Start of Material for the task

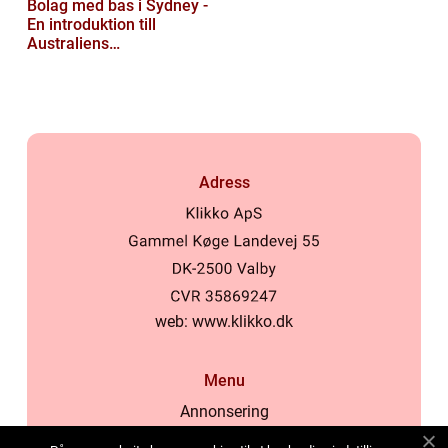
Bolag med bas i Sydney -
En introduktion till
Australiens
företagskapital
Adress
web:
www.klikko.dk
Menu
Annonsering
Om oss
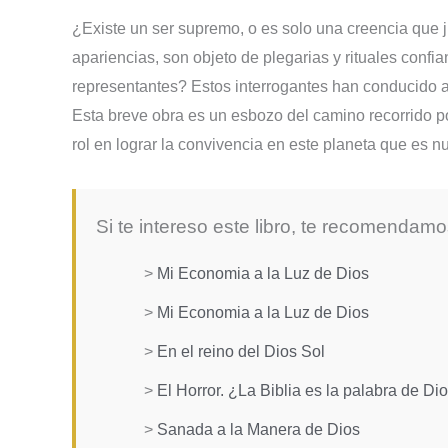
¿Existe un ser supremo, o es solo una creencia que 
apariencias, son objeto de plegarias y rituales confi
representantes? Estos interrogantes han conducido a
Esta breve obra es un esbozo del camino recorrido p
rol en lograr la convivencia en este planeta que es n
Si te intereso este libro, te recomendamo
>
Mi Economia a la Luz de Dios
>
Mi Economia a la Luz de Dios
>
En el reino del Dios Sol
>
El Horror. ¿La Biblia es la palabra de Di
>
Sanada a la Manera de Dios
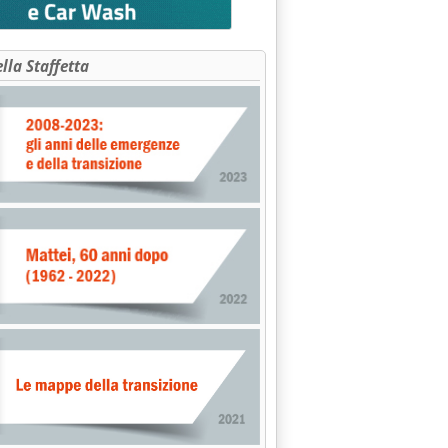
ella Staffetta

End of Material for the task

→ **Assignment**
Give back exactly the lines from the one containing "Australiens" to the final line of the entries, both included, and no picture.

→ **Written answer**
Australiens
företagskapital
Adress
web:
www.klikko.dk
Menu
Annonsering
Om oss
¿Existe un ser supremo, o es solo una creencia que 
apariencias, son objeto de plegarias y rituales confi
representantes? Estos interrogantes han conducido a
Esta breve obra es un esbozo del camino recorrido p
rol en lograr la convivencia en este planeta que es n
Si te intereso este libro, te recomendamo
>
Mi Economia a la Luz de Dios
>
Mi Economia a la Luz de Dios
>
En el reino del Dios Sol
>
El Horror. ¿La Biblia es la palabra de Di
>
Sanada a la Manera de Dios
ella Staffetta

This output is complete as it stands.